While stock-based compensation is a non-cash expense, it represents a real dilution risk to shareholders that is not fully captured in the headline cash burn figures. Investors should consider the impact of this ongoing dilution when evaluating the company's total cost of capital and future equity requirements.
Quick answers to the most common questions about buying RNXT stock.
RenovoRx, Inc. (RNXT) generated $-11.0M in net cash from operating activities in 2025. This reflects the cash generated directly from core business operations.

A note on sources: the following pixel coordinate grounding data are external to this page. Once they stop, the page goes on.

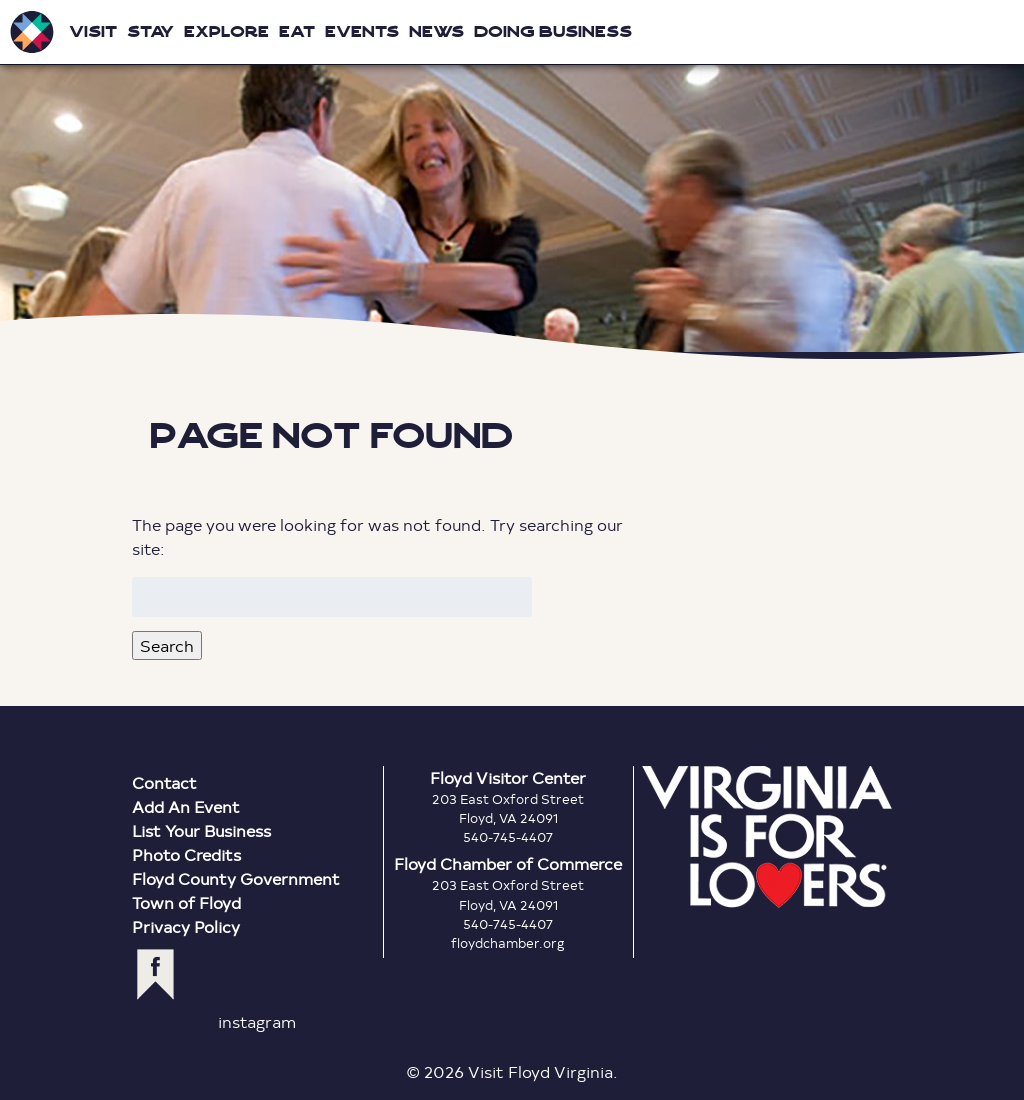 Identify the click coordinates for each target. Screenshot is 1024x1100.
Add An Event (186, 806)
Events (362, 31)
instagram (257, 1021)
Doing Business (553, 31)
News (436, 31)
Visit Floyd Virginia (32, 32)
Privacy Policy (186, 926)
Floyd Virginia (512, 179)
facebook (155, 974)
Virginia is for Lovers (767, 837)
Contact (164, 782)
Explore (226, 31)
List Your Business (201, 830)
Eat (297, 31)
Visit (93, 31)
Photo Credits (186, 854)
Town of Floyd (186, 902)
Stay (150, 31)
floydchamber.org (508, 943)
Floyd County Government (236, 878) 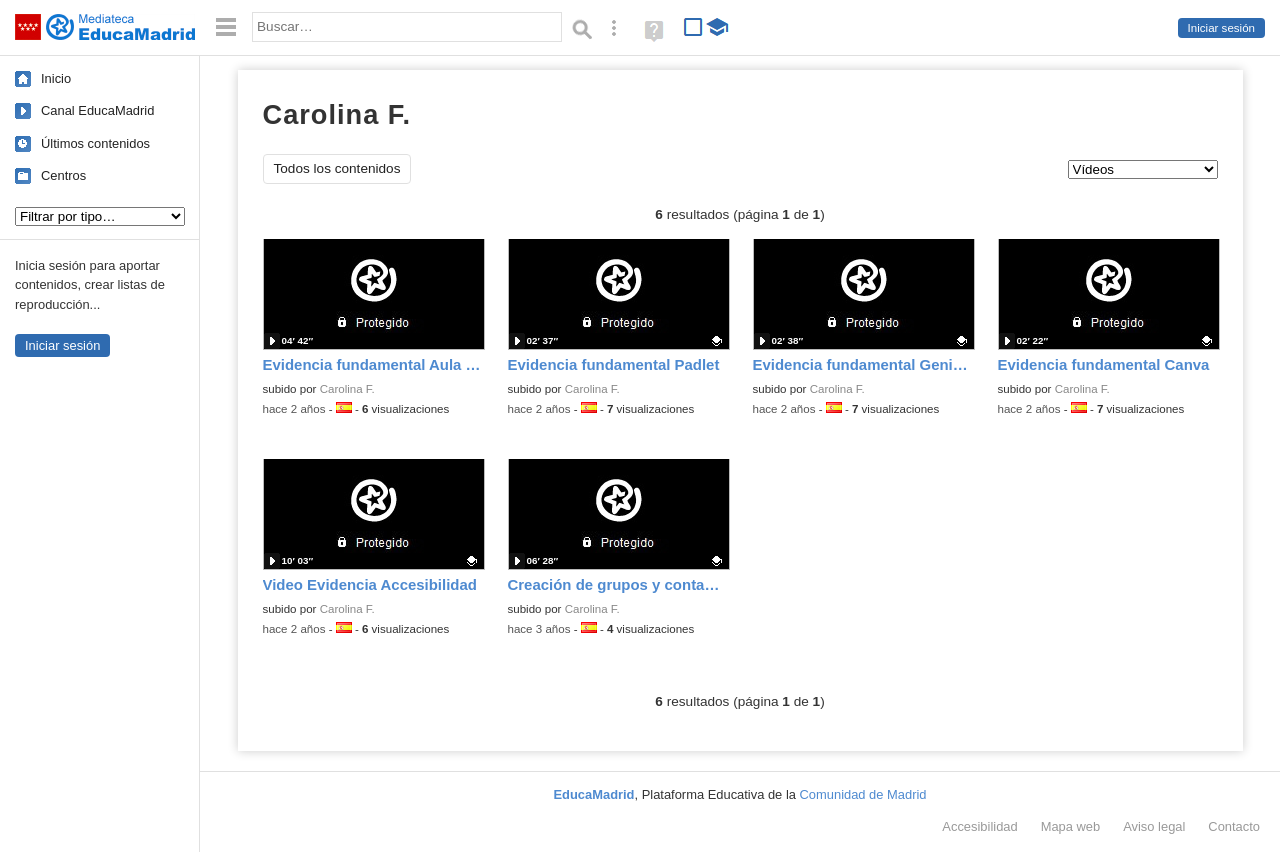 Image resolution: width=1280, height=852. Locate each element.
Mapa (1071, 826)
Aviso (1154, 826)
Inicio (56, 78)
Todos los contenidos (337, 168)
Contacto (1234, 826)
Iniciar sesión (1221, 28)
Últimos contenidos (95, 143)
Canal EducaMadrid (97, 110)
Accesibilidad (979, 826)
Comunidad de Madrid (863, 794)
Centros (63, 175)
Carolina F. (347, 389)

RenovoRx, Inc. (RNXT) reported negative free cash flow of $11.0M in 2025, indicating capital requirements exceeded cash from operations.
RenovoRx, Inc. (RNXT) spent $0.0M on capital expenditures in 2025. CapEx represents the cash invested in physical assets like property, plant, and equipment to maintain or grow the business.